On arrival at another small village, "the entire population, numbering 7 persons, had died...the dogs had stripped their bones."

A cannery superintendent reported a sail boat drifting ashore carrying a crew of three young children and two dead adults.

Those orphaned kids grew up to tell these stories to their children and grandchildren. It's a part of their history.

Why it still matters

Life in Bristol Bay is a lot different today. But there's a lot that's the same. You can only get to the smaller Bristol Bay communities by air.

The Bristol Bay region has around 7,000 residents across several villages, the majority of which are of Native Alaskan descent.

But each summer, for a frenzied period of time, thousands of fishermen, seafood processing plant workers and others flood into the region, primarily the larger cities of Dillingham, King Salmon and Naknek.

It's not unreasonable to think of those arrivals as potential vectors for COVID-19. In fact, it's foolish not to. The health care facilities in the region are meager, with only one major hospital. Serious cases have to be evacuated to Anchorage, some 300 miles away by air.
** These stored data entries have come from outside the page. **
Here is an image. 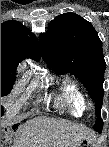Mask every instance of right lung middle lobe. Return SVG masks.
Returning a JSON list of instances; mask_svg holds the SVG:
<instances>
[{
	"instance_id": "dd1d6c3e",
	"label": "right lung middle lobe",
	"mask_w": 109,
	"mask_h": 147,
	"mask_svg": "<svg viewBox=\"0 0 109 147\" xmlns=\"http://www.w3.org/2000/svg\"><path fill=\"white\" fill-rule=\"evenodd\" d=\"M15 67H2L1 66V96L7 95L12 89L13 82L15 81ZM3 108L1 107V115Z\"/></svg>"
}]
</instances>
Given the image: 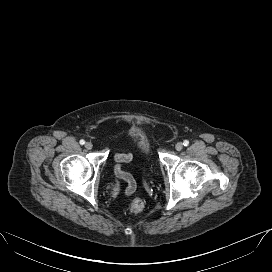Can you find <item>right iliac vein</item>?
I'll return each instance as SVG.
<instances>
[{
	"label": "right iliac vein",
	"mask_w": 272,
	"mask_h": 272,
	"mask_svg": "<svg viewBox=\"0 0 272 272\" xmlns=\"http://www.w3.org/2000/svg\"><path fill=\"white\" fill-rule=\"evenodd\" d=\"M92 147H93V145H92L91 142H87V143L85 144V148H86L87 150H91Z\"/></svg>",
	"instance_id": "63e3f726"
}]
</instances>
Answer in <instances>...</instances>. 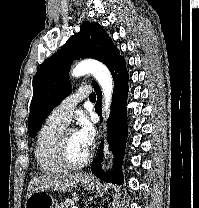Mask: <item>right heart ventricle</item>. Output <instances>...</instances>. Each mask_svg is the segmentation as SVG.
<instances>
[{
	"label": "right heart ventricle",
	"mask_w": 199,
	"mask_h": 208,
	"mask_svg": "<svg viewBox=\"0 0 199 208\" xmlns=\"http://www.w3.org/2000/svg\"><path fill=\"white\" fill-rule=\"evenodd\" d=\"M65 126L49 118L38 133L34 155L37 165L46 174H55L64 170L55 158V145Z\"/></svg>",
	"instance_id": "right-heart-ventricle-1"
}]
</instances>
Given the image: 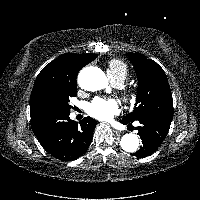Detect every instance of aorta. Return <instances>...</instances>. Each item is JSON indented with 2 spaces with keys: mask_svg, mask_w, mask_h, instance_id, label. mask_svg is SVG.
I'll return each mask as SVG.
<instances>
[{
  "mask_svg": "<svg viewBox=\"0 0 200 200\" xmlns=\"http://www.w3.org/2000/svg\"><path fill=\"white\" fill-rule=\"evenodd\" d=\"M78 82L87 91H97L107 86V77L101 69L87 67L79 73ZM139 143V137L133 133L125 134L120 141L121 148L130 153L137 151Z\"/></svg>",
  "mask_w": 200,
  "mask_h": 200,
  "instance_id": "762f6f07",
  "label": "aorta"
}]
</instances>
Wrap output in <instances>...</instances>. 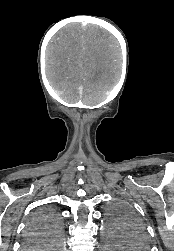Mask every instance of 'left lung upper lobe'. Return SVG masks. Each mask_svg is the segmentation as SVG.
I'll list each match as a JSON object with an SVG mask.
<instances>
[{
	"label": "left lung upper lobe",
	"instance_id": "obj_1",
	"mask_svg": "<svg viewBox=\"0 0 174 251\" xmlns=\"http://www.w3.org/2000/svg\"><path fill=\"white\" fill-rule=\"evenodd\" d=\"M109 228L116 239L124 237L132 247L145 251L149 246V241L145 227L135 216L132 209L125 203L114 204L108 210Z\"/></svg>",
	"mask_w": 174,
	"mask_h": 251
}]
</instances>
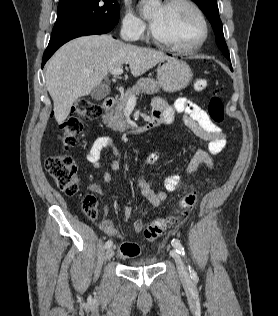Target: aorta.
I'll return each instance as SVG.
<instances>
[{"label": "aorta", "mask_w": 278, "mask_h": 316, "mask_svg": "<svg viewBox=\"0 0 278 316\" xmlns=\"http://www.w3.org/2000/svg\"><path fill=\"white\" fill-rule=\"evenodd\" d=\"M143 2H144L143 14L145 16L150 15L158 5V0H143Z\"/></svg>", "instance_id": "obj_1"}]
</instances>
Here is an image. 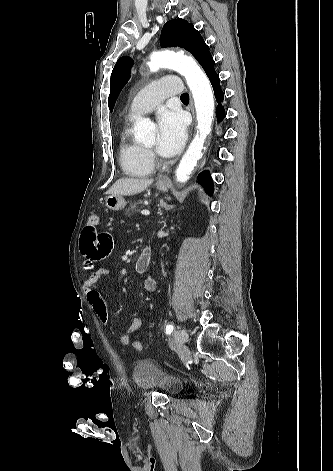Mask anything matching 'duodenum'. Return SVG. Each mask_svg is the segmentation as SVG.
I'll list each match as a JSON object with an SVG mask.
<instances>
[{
	"mask_svg": "<svg viewBox=\"0 0 333 471\" xmlns=\"http://www.w3.org/2000/svg\"><path fill=\"white\" fill-rule=\"evenodd\" d=\"M151 258L150 248H145L134 262L135 271L139 273L145 272L151 263Z\"/></svg>",
	"mask_w": 333,
	"mask_h": 471,
	"instance_id": "duodenum-1",
	"label": "duodenum"
}]
</instances>
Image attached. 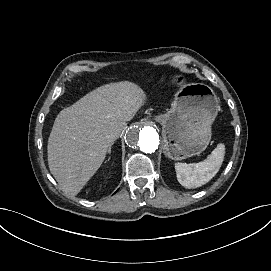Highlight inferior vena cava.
I'll return each instance as SVG.
<instances>
[{"label":"inferior vena cava","mask_w":271,"mask_h":271,"mask_svg":"<svg viewBox=\"0 0 271 271\" xmlns=\"http://www.w3.org/2000/svg\"><path fill=\"white\" fill-rule=\"evenodd\" d=\"M120 136V132H117V133H115V134H111L110 136H109V141H114V140H116L118 137Z\"/></svg>","instance_id":"obj_1"}]
</instances>
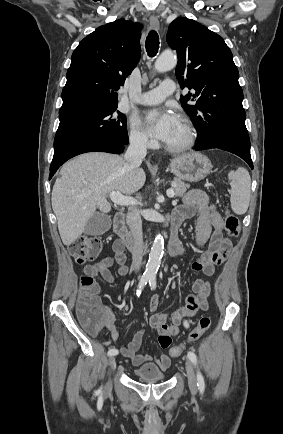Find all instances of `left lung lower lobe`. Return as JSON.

The Bristol Bay Partnership, a group that includes the Bristol Bay Economic Development Corporation (a 50 percent owner of Ocean Beauty Seafoods), the Bristol Bay Native Corporation, the Bristol Bay Native Association, United Tribes of Bristol Bay and the Bristol Bay Housing Authority, has stressed these risks to Alaska Gov. Mike Dunleavy, noting in particular the woefully under-prepared Kanakanak hospital in Dillingham would not be able to handle any outbreak.

"There are only four negative pressure rooms and no respiratory therapy support," the group wrote to Dunleavy earlier this month. "Ironically, but not to be taken lightly, this hospital served as an orphanage due to the 1919 flu epidemic."

As we know, the older population is most vulnerable to COVID-19. And I can't emphasize enough how important the elder Native people of the region are both to the local culture and to all of us as a society.

Very, very few Native cultures remain worldwide, and the only remnants we have of most of them depends on the older generations, who have memories of the language, culture and events that shaped their culture: memories like the Spanish flu.

Are the plans robust enough?

Food processing facilities around the contiguous United States have suffered outbreaks of coronavirus.

The list is long, and besides meat and poultry producers Tyson, Perdue, Cargill, JBS and Smithfield, a handful of cases were reported at Trident Seafoods in Washington State, and most recently, High Liner Foods, which shut down its entire seafood processing operation in Portsmouth, New Hampshire after counting 10 cases among workers there, and Blue Harvest Fisheries, which was ordered to suspend operations for 72 hours after cases were discovered among its workers.

Other cases have been reported by other companies in the seafood sector, including Norwegian salmon producer Leroy Seafood (which stopped operations after two cases were reported), Polish salmon processor Milarex (which also stopped operations after two cases), and Chilean salmon farmers Blumar and Camanchaca.

Most seafood companies operating in Bristol Bay have issued plans for preventing the spread of the coronavirus from workers brought in to the region, some more detailed than others. But Bristol Bay is a uniquely complex region given the volume of fish processed, the remoteness of the locations, and, in some cases, less than modern facilities.

I believe companies operating in the region understand their role, both as economic drivers, but also as, for lack of a better word, guests.

As a critically important part of the local and larger seafood economy, it's worth doing whatever it takes from a policy standpoint to find a solution that opens up the Bristol Bay fishery to allow it to support fishermen, processing workers and their families.

But it's even more important to respect the very real concerns of the local communities -- after all, they're the ones that will live with any consequences, and will be left with the memories of how things went wrong or right.